When explorer Ernest Shackleton and the crew of the “Nimrod Expedition” landed on the black, windswept rock of Cape Royds, Antarctica, in 1907, it’s likely they didn’t anticipate that the harsh conditions of their voyage would force them to leave behind five crates of whisky and brandy. Even less likely was that some whisky would survive, intact and essentially undamaged. But, over 100 years later, those same icebound crates were discovered — and a whisky brand resurrected.
The whisky belonging to Shackleton’s team was supplied by Mackinlay’s, a brand now owned by the Glasgow, Scotland-based Whyte & Mackay Group. Whyte & Mackay owns distilleries such as Dalmore at Alness in Ross-shire, Fettercairn in Kincardineshire, Tamnavulin in Speyside, and Jura on the same-named island in the Hebrides archipelago.
The blend belonging to Shackleton’s team was “Rare Old Highland Malt,” and was bottled at the rather unusual strength of 47.3 percent ABV. According to Whyte & Mackay company lore, the higher-proof Rare Old Highland Malt was custom-made for Shackleton to withstand freezing temperatures. (This may help to explain how it survived being entombed in the Antarctic ice for over a century.)
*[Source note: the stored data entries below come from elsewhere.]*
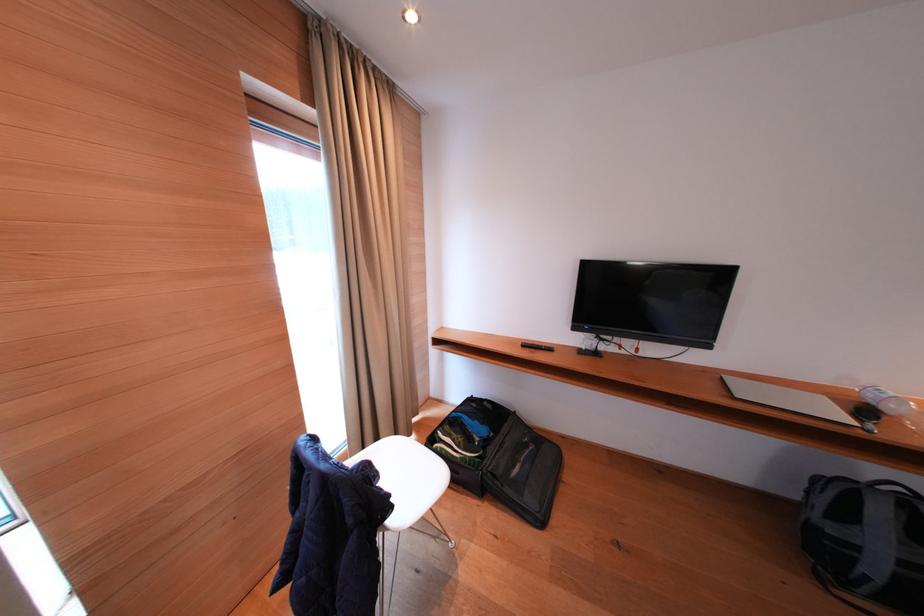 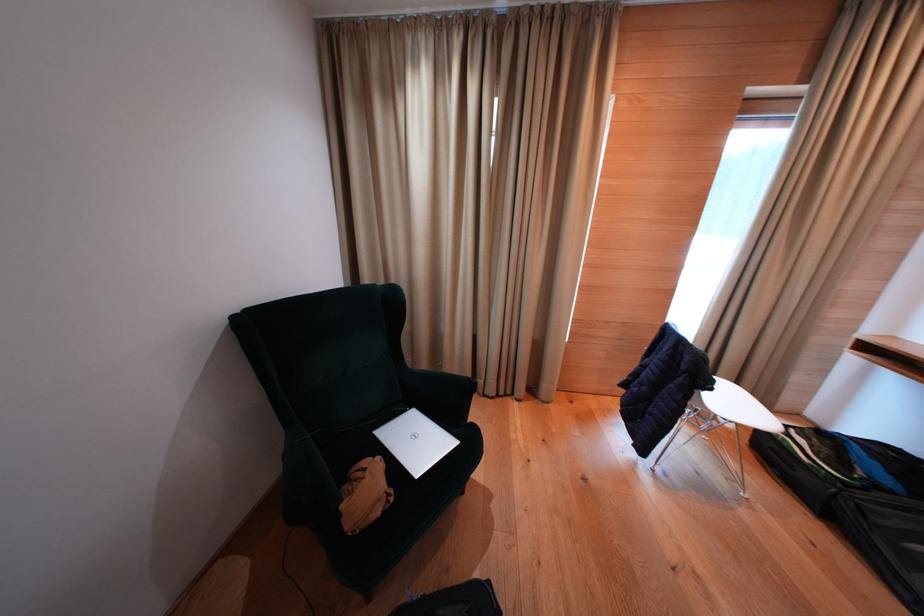 The images are taken continuously from a first-person perspective. In which direction is your viewpoint rotating?

The camera's rotation is toward left-down. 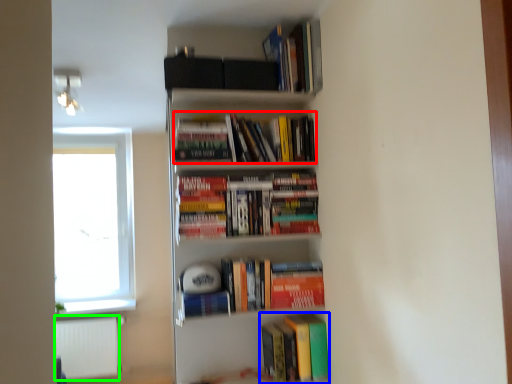 Question: Which object is the farthest from book (highlighted by a red box)? Choose among these: book (highlighted by a blue box) or cabinet (highlighted by a green box).

Choices:
 (A) book
 (B) cabinet

Answer: (B)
The unexpected discovery of the whisky happened in 2006, when a member of the Antarctic Heritage Trust (AHT) — which conducts Antarctic research and was working to conserve Shackleton’s 1907-08 expedition base, a still-standing wooden shack — crawled under the building on their belly. According to Lizzie Meek, the AHT Artefacts Programme Manager, the team’s goal was to chip away at the ice and to install waterproof dams to help protect against seasonal meltwater that can flow underneath the hut and refreeze, damaging the structure and the objects inside of it.
When the team found a number of wooden cases with the word “whisky” printed on them, it triggered a careful excavation which, owing to the slow, methodical nature of the work and a number of other challenges, took multiple years. When the AHT team began to suspect the crates might actually contain whisky, they reached out to Whyte & Mackay to alert them of the discovery.
AHT’s program manager Al Fastier and objects conservator Lucy Skinner ultimately pulled the crates from the ice in 2010 — revealing close to a dozen unbroken bottles inside.
“It was also exciting to see the original packaging materials of straw bottle covers and tissue wrapping, as well as the details of labels visible through that tissue-thin covering,” Meek tells VinePair. Ten of the 11 bottles found were completely intact and, according to The New York Times, three of those bottles were turned over to Richard Paterson, Whyte & Mackay’s third-generation master distiller and blender, and the distillery’s lead chemist James Pryde.
To recreate the artifact whisky, Whyte & Mackay turned to a process involving both empirical science (using Pryde and other on-staff chemists and microbiologists as its guides) and the more ephemeral, olfactory expertise of Paterson, who also carries the title of “Master Nose.”
“Richard is more of an artistic whisky maker,” says Kieran Healy-Ryder, head of communication and corporate relations for Whyte & Mackay. “He used his nose to try to recreate the whisky, using the whisky we have today.”
That whisky, blended from existing stock sourced by Whyte & Mackay, was named Mackinlay’s “Shackleton” Rare Old Highland Whisky. The bottle sold as a limited release in a wooden box emblazoned with “British Antarctic Expedition 1907” at a cost of around $250. The blend proved popular enough to spawn an entirely new brand, Shackleton Whisky, a blended Scotch developed at Invergordon Distillery, which is part of the Whyte & Mackay portfolio. Priced at a much more affordable $40, that blend is married for an extended period in ex-bourbon American white oak barrels and Spanish sherry butts.
As for what it was like to actually discover the whisky, Meek says: “I had a couple of great moments with the whisky — one was standing at the back of the C-17 on the tarmac one night in Christchurch, as the tail dropped open, and dwarfed there on the huge ramp was this tiny wooden crate covered in ‘fragile’ stickers, with a small crowd of excited-looking U.S. military personnel hovering nearby. I wondered what Shackleton’s men would have thought of the sight.”